— Task directions —
If a line in the entries below includes the string "купе", copy it out.

= Beginning of Section =

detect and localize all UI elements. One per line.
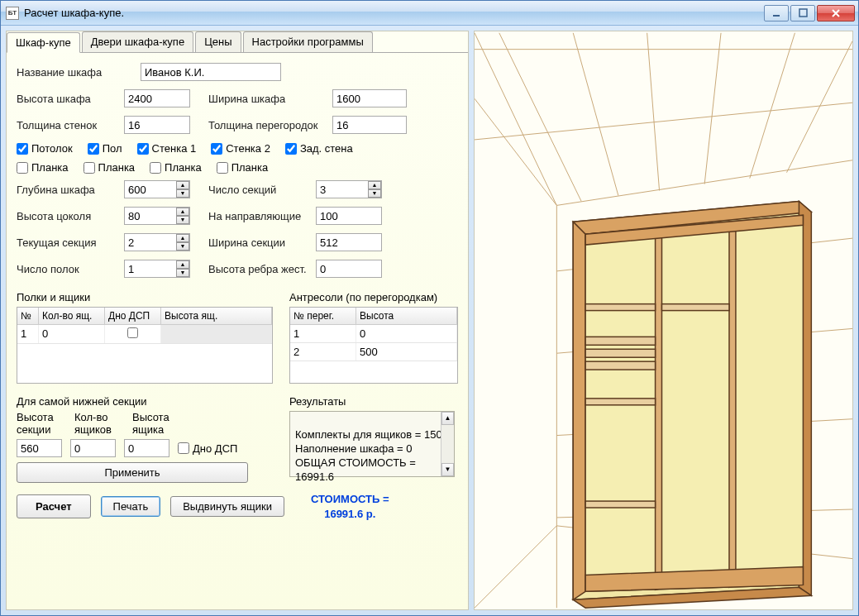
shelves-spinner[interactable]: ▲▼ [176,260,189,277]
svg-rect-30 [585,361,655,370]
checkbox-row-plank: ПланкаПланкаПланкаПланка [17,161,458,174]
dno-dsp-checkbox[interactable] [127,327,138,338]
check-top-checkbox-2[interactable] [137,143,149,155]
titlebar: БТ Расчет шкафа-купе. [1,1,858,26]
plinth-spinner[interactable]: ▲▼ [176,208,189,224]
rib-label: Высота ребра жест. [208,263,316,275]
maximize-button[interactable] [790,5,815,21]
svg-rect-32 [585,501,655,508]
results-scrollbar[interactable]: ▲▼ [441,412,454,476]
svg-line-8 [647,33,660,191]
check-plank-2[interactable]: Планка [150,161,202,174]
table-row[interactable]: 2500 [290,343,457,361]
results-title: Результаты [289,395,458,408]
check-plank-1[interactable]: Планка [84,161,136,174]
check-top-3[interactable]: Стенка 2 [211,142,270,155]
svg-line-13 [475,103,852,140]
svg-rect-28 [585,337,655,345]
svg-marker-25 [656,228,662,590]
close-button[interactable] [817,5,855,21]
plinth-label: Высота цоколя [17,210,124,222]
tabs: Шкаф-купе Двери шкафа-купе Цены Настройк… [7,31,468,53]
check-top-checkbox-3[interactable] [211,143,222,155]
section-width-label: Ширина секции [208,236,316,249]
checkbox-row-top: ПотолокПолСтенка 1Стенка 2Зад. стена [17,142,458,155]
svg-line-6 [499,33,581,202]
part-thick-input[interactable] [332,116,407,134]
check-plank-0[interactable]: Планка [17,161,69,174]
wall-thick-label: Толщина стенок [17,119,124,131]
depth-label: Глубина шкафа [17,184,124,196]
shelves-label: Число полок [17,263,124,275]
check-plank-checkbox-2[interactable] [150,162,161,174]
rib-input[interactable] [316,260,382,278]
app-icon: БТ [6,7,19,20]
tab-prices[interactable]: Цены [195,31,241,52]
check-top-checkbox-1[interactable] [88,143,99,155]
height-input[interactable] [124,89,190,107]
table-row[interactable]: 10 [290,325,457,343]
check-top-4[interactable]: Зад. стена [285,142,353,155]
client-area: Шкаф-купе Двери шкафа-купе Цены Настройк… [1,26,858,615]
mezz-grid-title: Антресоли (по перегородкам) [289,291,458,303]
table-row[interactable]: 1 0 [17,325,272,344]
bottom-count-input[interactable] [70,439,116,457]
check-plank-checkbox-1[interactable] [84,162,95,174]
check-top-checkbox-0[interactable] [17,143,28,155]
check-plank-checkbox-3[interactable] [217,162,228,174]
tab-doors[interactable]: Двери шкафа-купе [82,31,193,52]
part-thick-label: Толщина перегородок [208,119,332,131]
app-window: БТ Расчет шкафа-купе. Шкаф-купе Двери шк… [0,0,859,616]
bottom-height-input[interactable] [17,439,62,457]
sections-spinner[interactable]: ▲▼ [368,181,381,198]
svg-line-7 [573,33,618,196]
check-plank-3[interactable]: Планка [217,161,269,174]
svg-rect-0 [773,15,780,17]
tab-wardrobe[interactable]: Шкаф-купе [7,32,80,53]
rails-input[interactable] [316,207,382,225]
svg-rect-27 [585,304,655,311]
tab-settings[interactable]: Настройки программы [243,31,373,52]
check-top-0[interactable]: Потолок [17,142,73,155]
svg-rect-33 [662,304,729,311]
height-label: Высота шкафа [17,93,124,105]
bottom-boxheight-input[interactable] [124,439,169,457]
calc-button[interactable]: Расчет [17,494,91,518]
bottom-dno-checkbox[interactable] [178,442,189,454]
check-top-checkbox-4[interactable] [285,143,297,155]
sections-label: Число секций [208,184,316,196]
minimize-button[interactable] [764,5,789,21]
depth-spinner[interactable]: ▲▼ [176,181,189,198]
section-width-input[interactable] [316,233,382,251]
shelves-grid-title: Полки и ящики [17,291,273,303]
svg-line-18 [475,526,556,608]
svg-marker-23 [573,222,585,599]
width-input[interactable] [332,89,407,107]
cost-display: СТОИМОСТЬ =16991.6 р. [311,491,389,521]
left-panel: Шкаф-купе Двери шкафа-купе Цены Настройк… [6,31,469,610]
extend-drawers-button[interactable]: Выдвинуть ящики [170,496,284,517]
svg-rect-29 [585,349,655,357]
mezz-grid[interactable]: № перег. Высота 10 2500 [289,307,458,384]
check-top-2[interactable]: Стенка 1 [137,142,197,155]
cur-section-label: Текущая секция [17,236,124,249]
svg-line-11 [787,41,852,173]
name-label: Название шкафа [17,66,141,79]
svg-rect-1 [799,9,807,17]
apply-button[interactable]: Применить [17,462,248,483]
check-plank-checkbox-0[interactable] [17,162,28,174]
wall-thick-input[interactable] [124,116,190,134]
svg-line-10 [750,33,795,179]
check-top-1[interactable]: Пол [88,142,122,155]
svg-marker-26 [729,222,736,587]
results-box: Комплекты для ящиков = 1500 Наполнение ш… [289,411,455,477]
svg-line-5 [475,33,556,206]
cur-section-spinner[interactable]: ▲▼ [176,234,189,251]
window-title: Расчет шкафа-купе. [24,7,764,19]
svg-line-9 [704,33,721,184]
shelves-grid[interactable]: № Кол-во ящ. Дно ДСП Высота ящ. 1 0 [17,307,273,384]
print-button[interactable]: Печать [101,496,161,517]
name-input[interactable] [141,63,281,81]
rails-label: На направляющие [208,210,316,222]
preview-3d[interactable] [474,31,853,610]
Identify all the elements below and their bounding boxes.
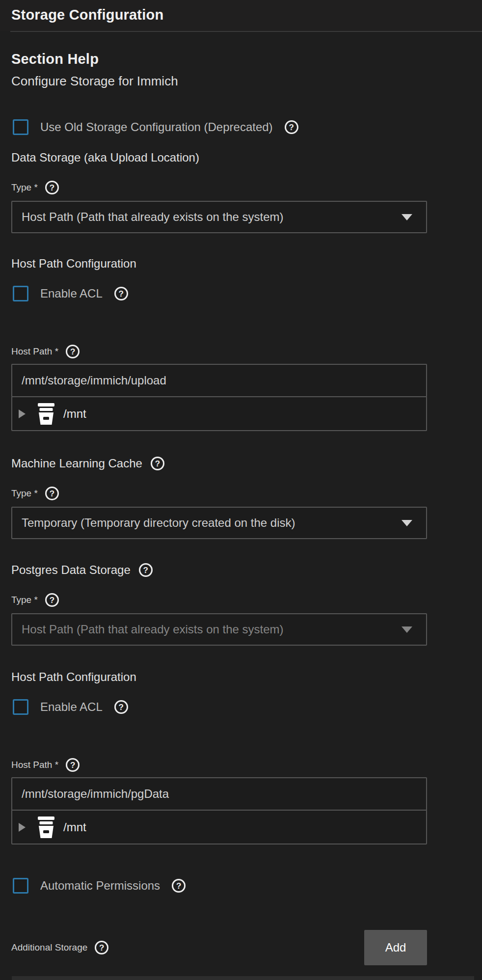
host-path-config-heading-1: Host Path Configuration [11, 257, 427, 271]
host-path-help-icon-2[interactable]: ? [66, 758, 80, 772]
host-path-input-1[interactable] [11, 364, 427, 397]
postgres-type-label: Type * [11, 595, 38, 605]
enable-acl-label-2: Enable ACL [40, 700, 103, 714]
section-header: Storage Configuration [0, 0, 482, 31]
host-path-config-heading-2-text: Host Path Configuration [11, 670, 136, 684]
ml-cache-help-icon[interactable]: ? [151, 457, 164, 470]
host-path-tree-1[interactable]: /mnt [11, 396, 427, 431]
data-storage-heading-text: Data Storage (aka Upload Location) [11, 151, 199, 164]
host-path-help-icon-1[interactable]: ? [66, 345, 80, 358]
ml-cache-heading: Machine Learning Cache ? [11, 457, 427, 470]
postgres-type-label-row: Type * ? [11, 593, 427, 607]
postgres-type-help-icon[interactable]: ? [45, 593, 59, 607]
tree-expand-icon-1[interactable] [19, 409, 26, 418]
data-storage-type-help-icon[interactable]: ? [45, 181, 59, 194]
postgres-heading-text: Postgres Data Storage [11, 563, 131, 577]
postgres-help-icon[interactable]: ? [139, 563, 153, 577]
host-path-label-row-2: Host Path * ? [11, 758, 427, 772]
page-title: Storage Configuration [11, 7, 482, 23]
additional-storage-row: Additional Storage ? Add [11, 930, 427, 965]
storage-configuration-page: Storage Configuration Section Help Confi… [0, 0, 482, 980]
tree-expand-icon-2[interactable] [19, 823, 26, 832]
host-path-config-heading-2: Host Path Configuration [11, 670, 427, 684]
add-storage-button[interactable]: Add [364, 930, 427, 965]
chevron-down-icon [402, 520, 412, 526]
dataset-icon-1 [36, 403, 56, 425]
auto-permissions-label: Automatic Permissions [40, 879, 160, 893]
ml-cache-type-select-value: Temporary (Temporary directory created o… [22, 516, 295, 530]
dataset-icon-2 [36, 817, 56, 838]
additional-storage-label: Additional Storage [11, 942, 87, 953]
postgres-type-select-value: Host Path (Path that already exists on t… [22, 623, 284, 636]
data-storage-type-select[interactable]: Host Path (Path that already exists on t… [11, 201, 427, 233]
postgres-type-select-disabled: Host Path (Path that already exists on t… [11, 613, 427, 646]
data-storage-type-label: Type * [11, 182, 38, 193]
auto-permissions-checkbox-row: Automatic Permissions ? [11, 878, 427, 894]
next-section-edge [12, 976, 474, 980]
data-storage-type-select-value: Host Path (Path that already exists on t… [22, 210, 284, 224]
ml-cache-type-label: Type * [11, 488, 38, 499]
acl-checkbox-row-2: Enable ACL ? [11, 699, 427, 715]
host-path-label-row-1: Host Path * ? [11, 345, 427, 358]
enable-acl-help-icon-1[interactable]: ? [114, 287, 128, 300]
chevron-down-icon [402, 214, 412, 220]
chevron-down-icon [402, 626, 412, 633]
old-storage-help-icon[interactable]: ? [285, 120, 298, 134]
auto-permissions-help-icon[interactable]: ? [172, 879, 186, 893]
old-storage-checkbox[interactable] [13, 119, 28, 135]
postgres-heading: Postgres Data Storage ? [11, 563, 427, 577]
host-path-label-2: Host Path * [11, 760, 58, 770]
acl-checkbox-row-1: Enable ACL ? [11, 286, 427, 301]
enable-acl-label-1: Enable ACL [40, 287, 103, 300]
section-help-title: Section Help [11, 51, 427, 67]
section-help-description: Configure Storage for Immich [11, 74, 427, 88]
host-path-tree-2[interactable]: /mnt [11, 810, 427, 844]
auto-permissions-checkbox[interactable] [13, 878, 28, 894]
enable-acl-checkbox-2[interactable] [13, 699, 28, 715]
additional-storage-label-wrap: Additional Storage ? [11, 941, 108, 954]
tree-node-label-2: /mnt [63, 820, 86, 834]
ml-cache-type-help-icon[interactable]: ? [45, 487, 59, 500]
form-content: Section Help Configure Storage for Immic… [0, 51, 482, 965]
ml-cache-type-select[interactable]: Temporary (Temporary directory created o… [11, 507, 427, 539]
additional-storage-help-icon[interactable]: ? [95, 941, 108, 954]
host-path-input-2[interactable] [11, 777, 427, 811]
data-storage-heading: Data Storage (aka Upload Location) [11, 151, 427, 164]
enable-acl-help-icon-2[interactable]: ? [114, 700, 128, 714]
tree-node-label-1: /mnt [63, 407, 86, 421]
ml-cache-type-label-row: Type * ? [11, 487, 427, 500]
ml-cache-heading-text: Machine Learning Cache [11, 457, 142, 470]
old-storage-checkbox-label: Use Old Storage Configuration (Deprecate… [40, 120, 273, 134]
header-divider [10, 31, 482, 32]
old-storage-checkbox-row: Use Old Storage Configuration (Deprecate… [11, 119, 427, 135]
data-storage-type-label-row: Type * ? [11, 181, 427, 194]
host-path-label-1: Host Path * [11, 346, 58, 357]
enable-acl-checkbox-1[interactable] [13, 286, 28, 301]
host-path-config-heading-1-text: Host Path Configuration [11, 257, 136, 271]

= End of Section =

— Answer —
titlebar: БТ Расчет шкафа-купе. [1,1,858,26]
tabs: Шкаф-купе Двери шкафа-купе Цены Настройк… [7,31,468,53]
client-area: Шкаф-купе Двери шкафа-купе Цены Настройк… [1,26,858,615]
tab-doors[interactable]: Двери шкафа-купе [82,31,193,52]
app-window: БТ Расчет шкафа-купе. Шкаф-купе Двери шк… [0,0,859,616]
tab-wardrobe[interactable]: Шкаф-купе [7,32,80,53]
left-panel: Шкаф-купе Двери шкафа-купе Цены Настройк… [6,31,469,610]
window-title: Расчет шкафа-купе. [24,7,764,19]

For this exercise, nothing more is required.